5. While working on your whole canvas, keep going until shapes start to appear. Now check the strength of the composition. Ask yourself – in this composition, who is the star and who are the supporting actors that make them shine? Make any corrections necessary in the various patches of colour. The painting won’t look like much yet but you should be able to see where it is going. The start should have good bones before we proceed. This is often called “blocking in” your composition. It may literally appear as blocks of solid colour. Or it may be more abstract patches of colour as I have here. If you are just beginning to paint, take the time to organize the bones of a composition maybe fifty or even a 100 times without ever proceeding to the tendons, muscles, skin, clothes and some fine jewelry of a finished painting. Research and learn what elements make a good composition. Study and practice composing compositions for a few minutes each day. You can use your smart phone for assistance or you can make a sliding rectangle with by placing your pointer fingers to your thumb on the opposite hand. If you want to get real fancy, you can even buy a small viewfinder and put it in your pocket. The point is that excellent compositions are everywhere. We just need practice in seeing and composing them. The skill of blocking in an initial strong composition, accomplished quickly with large brushes, is essential to the later quality of a painting. It is the support beams and studs of your painting building. This is not the time to be hanging curtains or putting down a throw rug! For now, large brushwork only. To keep the painting from becoming too muddy, you can use one large brush for darks and one for lights. Wipe the paint off the brush between changes in colour. But you don’t need to be too fussy about cleaning it at this point. The purpose is to get some paint on the canvas in the general location that it needs to be placed.
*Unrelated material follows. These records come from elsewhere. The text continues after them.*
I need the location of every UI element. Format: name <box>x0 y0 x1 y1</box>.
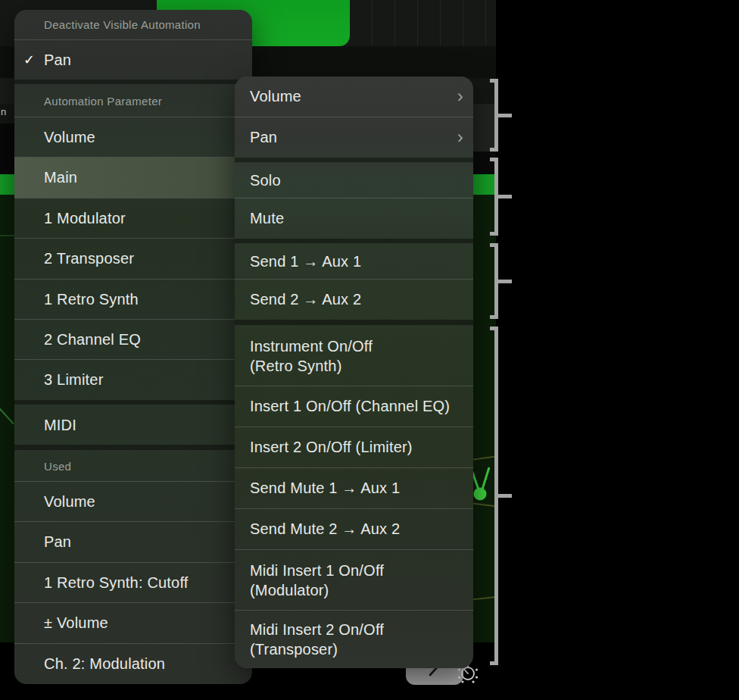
submenu-item-send1-aux1[interactable]: Send 1 → Aux 1 <box>235 244 473 279</box>
submenu-item-pan[interactable]: Pan › <box>235 117 473 158</box>
checkmark-icon: ✓ <box>23 52 35 68</box>
submenu-item-volume[interactable]: Volume › <box>235 77 473 117</box>
submenu-item-label: Volume <box>250 88 301 105</box>
chevron-right-icon: › <box>457 126 463 147</box>
track-label-fragment: n <box>1 106 6 117</box>
menu-item-3-limiter[interactable]: 3 Limiter <box>14 360 252 400</box>
submenu-item-label-line1: Instrument On/Off <box>250 336 373 356</box>
menu-item-2-transposer[interactable]: 2 Transposer <box>14 239 252 279</box>
submenu-item-instrument-onoff[interactable]: Instrument On/Off (Retro Synth) <box>235 326 473 386</box>
automation-line-fragment <box>0 235 14 236</box>
grid-lines <box>350 0 496 46</box>
submenu-item-insert1-onoff[interactable]: Insert 1 On/Off (Channel EQ) <box>235 386 473 427</box>
menu-item-label: Pan <box>44 52 71 69</box>
section-header-used: Used <box>14 451 252 481</box>
callout-bracket-1 <box>490 79 512 152</box>
menu-item-pan-checked[interactable]: ✓ Pan <box>14 40 252 80</box>
menu-item-plusminus-volume[interactable]: ± Volume <box>14 603 252 643</box>
submenu-item-solo[interactable]: Solo <box>235 163 473 198</box>
menu-item-main-selected[interactable]: Main <box>14 158 252 198</box>
submenu-item-insert2-onoff[interactable]: Insert 2 On/Off (Limiter) <box>235 427 473 467</box>
submenu-item-midi-insert2-onoff[interactable]: Midi Insert 2 On/Off (Transposer) <box>235 611 473 668</box>
menu-item-1-retro-synth[interactable]: 1 Retro Synth <box>14 280 252 319</box>
submenu-item-send2-aux2[interactable]: Send 2 → Aux 2 <box>235 280 473 320</box>
submenu-item-label: Pan <box>250 129 277 146</box>
section-gap <box>14 400 252 405</box>
submenu-item-mute[interactable]: Mute <box>235 198 473 239</box>
automation-menu: Deactivate Visible Automation ✓ Pan Auto… <box>14 10 252 684</box>
menu-item-retro-synth-cutoff[interactable]: 1 Retro Synth: Cutoff <box>14 563 252 602</box>
main-parameter-submenu: Volume › Pan › Solo Mute Send 1 → Aux 1 … <box>235 77 473 668</box>
chevron-right-icon: › <box>457 85 463 106</box>
menu-item-volume[interactable]: Volume <box>14 117 252 157</box>
submenu-item-midi-insert1-onoff[interactable]: Midi Insert 1 On/Off (Modulator) <box>235 550 473 610</box>
menu-item-used-volume[interactable]: Volume <box>14 482 252 521</box>
section-gap <box>14 80 252 85</box>
submenu-item-send-mute2[interactable]: Send Mute 2 → Aux 2 <box>235 509 473 549</box>
section-gap <box>235 239 473 244</box>
submenu-item-label-line1: Midi Insert 1 On/Off <box>250 561 384 580</box>
track-header-fragment <box>0 78 14 104</box>
submenu-item-send-mute1[interactable]: Send Mute 1 → Aux 1 <box>235 468 473 508</box>
callout-bracket-2 <box>490 158 512 236</box>
track-header-fragment <box>0 123 14 174</box>
section-gap <box>14 445 252 451</box>
submenu-item-label-line2: (Transposer) <box>250 639 338 659</box>
submenu-item-label-line2: (Modulator) <box>250 580 329 600</box>
callout-bracket-4 <box>490 327 512 665</box>
callout-bracket-3 <box>490 243 512 319</box>
submenu-item-label-line1: Midi Insert 2 On/Off <box>250 620 384 639</box>
menu-item-midi[interactable]: MIDI <box>14 405 252 445</box>
section-gap <box>235 158 473 163</box>
menu-item-used-pan[interactable]: Pan <box>14 522 252 562</box>
submenu-item-label-line2: (Retro Synth) <box>250 356 342 376</box>
menu-item-deactivate-visible-automation[interactable]: Deactivate Visible Automation <box>14 10 252 39</box>
menu-item-ch2-modulation[interactable]: Ch. 2: Modulation <box>14 644 252 684</box>
menu-item-1-modulator[interactable]: 1 Modulator <box>14 198 252 238</box>
section-header-automation-parameter: Automation Parameter <box>14 85 252 117</box>
menu-item-2-channel-eq[interactable]: 2 Channel EQ <box>14 320 252 359</box>
section-gap <box>235 320 473 326</box>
6. Remember to be flexible. Up to this point it has been raining and I am set up in a little overhang. The air is cool enough that my water-mixable oils are a bit stiff. Ideally, I would have used my M. Graham walnut oil paints. But I wanted the easier clean up of the Lukas Berlin paints for the plein air work this morning. Now, the worst thing possible happens. The sun comes out. I have no place to protect my canvas from the direct light and then to still be able to see my subject. I seldom work with an umbrella over my painting easel so I am stuck. I try moving the easel around a few times. I look at the unpredictable sky that threatens to rain again without notice. I make a decision. I am best off to pack up and head to the studio to complete the work.
I had taken a few reference images before I started painting when I was still deciding on my composition. The light in my finished painting is hiding some place between here…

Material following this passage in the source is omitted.